Instructor works with OpenAI, Anthropic, Google, Azure, and other providers through the Polyglot inference layer. Switching providers is a configuration change, not a code rewrite:

// OpenAI
$user = StructuredOutput::using('openai')
    ->with(messages: 'Jason is 25 years old.', responseModel: User::class)
    ->get();

// Anthropic
$user = StructuredOutput::using('anthropic')
    ->with(messages: 'Jason is 25 years old.', responseModel: User::class)
    ->get();

Your response models, validation rules, and application logic remain identical regardless of which LLM provider backs the request.

The Workflow At A Glance

Working with Instructor follows a consistent three-step pattern.
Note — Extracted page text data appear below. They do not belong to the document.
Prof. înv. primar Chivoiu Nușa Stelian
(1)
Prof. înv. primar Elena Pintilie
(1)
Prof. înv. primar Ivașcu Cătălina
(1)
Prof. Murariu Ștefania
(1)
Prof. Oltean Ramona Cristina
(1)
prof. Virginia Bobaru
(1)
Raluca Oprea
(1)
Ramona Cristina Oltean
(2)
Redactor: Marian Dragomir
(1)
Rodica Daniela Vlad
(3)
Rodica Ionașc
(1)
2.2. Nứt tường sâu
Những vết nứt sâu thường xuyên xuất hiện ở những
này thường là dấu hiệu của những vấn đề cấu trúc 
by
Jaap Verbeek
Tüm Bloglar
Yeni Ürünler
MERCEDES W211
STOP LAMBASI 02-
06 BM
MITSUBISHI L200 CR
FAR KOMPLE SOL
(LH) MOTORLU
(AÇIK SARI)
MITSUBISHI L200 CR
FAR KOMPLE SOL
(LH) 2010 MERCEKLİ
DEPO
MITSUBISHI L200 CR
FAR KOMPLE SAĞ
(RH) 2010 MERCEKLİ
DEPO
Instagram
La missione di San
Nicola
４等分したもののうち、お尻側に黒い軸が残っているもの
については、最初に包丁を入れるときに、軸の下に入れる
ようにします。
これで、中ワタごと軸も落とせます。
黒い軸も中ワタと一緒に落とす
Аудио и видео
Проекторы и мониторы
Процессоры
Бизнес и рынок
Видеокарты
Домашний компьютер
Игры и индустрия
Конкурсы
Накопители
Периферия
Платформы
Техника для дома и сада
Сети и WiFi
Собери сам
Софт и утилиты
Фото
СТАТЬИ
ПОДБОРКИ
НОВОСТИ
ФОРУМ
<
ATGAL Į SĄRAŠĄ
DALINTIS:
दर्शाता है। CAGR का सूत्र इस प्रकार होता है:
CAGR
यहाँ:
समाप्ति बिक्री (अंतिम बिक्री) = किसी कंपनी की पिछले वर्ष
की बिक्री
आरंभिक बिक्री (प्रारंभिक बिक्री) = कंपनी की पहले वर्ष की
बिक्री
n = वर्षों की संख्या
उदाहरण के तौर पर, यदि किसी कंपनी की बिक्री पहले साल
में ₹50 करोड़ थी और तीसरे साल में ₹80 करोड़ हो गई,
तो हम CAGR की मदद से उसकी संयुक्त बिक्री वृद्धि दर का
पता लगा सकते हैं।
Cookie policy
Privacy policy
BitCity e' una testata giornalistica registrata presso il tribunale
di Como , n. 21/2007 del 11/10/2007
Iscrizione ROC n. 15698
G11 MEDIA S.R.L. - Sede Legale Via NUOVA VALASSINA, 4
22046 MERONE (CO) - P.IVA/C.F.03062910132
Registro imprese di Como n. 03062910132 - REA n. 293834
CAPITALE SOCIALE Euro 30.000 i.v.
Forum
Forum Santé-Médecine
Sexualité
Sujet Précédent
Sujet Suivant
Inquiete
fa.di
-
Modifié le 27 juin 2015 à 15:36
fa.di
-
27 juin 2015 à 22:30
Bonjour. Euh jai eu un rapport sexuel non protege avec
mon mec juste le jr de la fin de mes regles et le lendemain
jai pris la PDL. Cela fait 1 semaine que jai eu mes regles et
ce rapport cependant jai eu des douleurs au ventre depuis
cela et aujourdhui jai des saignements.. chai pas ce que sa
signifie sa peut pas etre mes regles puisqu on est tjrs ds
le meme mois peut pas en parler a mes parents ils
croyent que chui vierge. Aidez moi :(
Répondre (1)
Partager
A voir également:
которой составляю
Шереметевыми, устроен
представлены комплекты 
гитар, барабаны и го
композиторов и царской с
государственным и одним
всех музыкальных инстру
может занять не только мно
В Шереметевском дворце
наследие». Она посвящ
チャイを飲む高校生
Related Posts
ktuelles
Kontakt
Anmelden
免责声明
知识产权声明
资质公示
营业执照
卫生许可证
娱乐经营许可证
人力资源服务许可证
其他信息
Step 1: Define the data model. Create a PHP class with typed public properties that maps to the information you want to extract:

final class Lead {
    public string $name;
    public string $company;
    public string $email;
}

Step 2: Extract. Pass your input and the response model to StructuredOutput:

$lead = (new StructuredOutput)
    ->with(
        messages: $emailBody,
        responseModel: Lead::class,
    )
    ->get();

Step 3: Use the result. The returned object is fully typed, validated, and ready to use in your application -- no additional parsing required:

echo $lead->name;    // "Jason Liu"
echo $lead->company; // "Acme Corp"
echo $lead->email;   // "jason@acme.com"

When Instructor Is A Good Fit

Instructor works well when you need to:

  • Extract structured records from unstructured text (emails, documents, chat logs)
  • Classify or label content into predefined categories
  • Transform one structured format into another via an LLM
  • Generate data that must conform to a strict schema
  • Build pipelines where the output of one LLM step is the typed input to the next

If your use case involves free-form text generation where structure is not important, you may not need Instructor at all. But whenever your application consumes the LLM output as data rather than prose, a schema-first approach will save you time and reduce errors.